This example shows how to run Tensorflow Lite for Microcontrollers (TFLM) to take a picture from a camera, and run inferences on neural networks with varying sizes. The goal is to detect a single digit from a given image.
Watch on youtube: https://youtu.be/s95ANzzGLiE
- Tensorflow Lite for Microcontrollers documentation
See here for more information.
If you have converted the trained model to a quantized version, you must convert the model to a hexadecimal character array. On Linux and Mac, this is done through the following:
xxd -i name_of_model.tflite > name_of_model.cpp
To ensure proper alignment when running the model, you must add alignas(8)
at the start of the definition.
The .cpp file contains two variables, one containing the hexadecimal bytes of the model and the other one containing the length of the array (or the size of the model). Once created, you must add a header file with the same name and export their declarations. There are examples on how to do this with quant_model_small.h
, quant_model_medium.h
, quant_model_large.h
The camera used alongside the NM180100 module was the Arducam Mega 3MP SPI Camera.
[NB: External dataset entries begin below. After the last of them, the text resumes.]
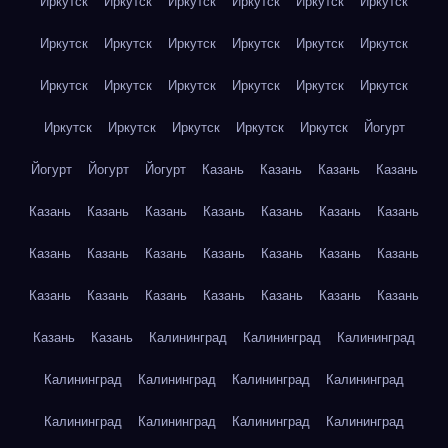
Иркутск
Иркутск
Иркутск
Иркутск
Иркутск
Иркутск
Иркутск
Иркутск
Иркутск
Иркутск
Иркутск
Иркутск
Иркутск
Иркутск
Иркутск
Иркутск
Иркутск
Иркутск
Иркутск
Иркутск
Иркутск
Иркутск
Иркутск
Йогурт
Йогурт
Йогурт
Йогурт
Казань
Казань
Казань
Казань
Казань
Казань
Казань
Казань
Казань
Казань
Казань
Казань
Казань
Казань
Казань
Казань
Казань
Казань
Казань
Казань
Казань
Казань
Казань
Казань
Казань
Казань
Казань
Калининград
Калининград
Калининград
Калининград
Калининград
Калининград
Калининград
Калининград
Калининград
Калининград
Калининград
There is a whole host of documentation online along with the specifications and diagram for the camera.
Pay attention to where you connect each pin to the evaluation board (EVB). In bsp_pins.src, located within the bsp/nm180100evb folder, the following connections to the EVB are mentioned:
- VCC (power source) connects to either 5V or 3.3V
- GND (ground) connects to any ground pin named GND
- SCK (clock signal) connects to pin 5
- MISO (master in, slave out) connects to pin 6
- MOSI (master out, slave in) connects to pin 7
- CS (chip select) connects to pin 11
See model_settings.cc
and model_settings.h
for more details.
Any model imported will have different settings (i.e., different input and output tensors) depending on their use case. In order to prevent errors during runtime, you must explicitly declare the input and output dimensions, along with the output format.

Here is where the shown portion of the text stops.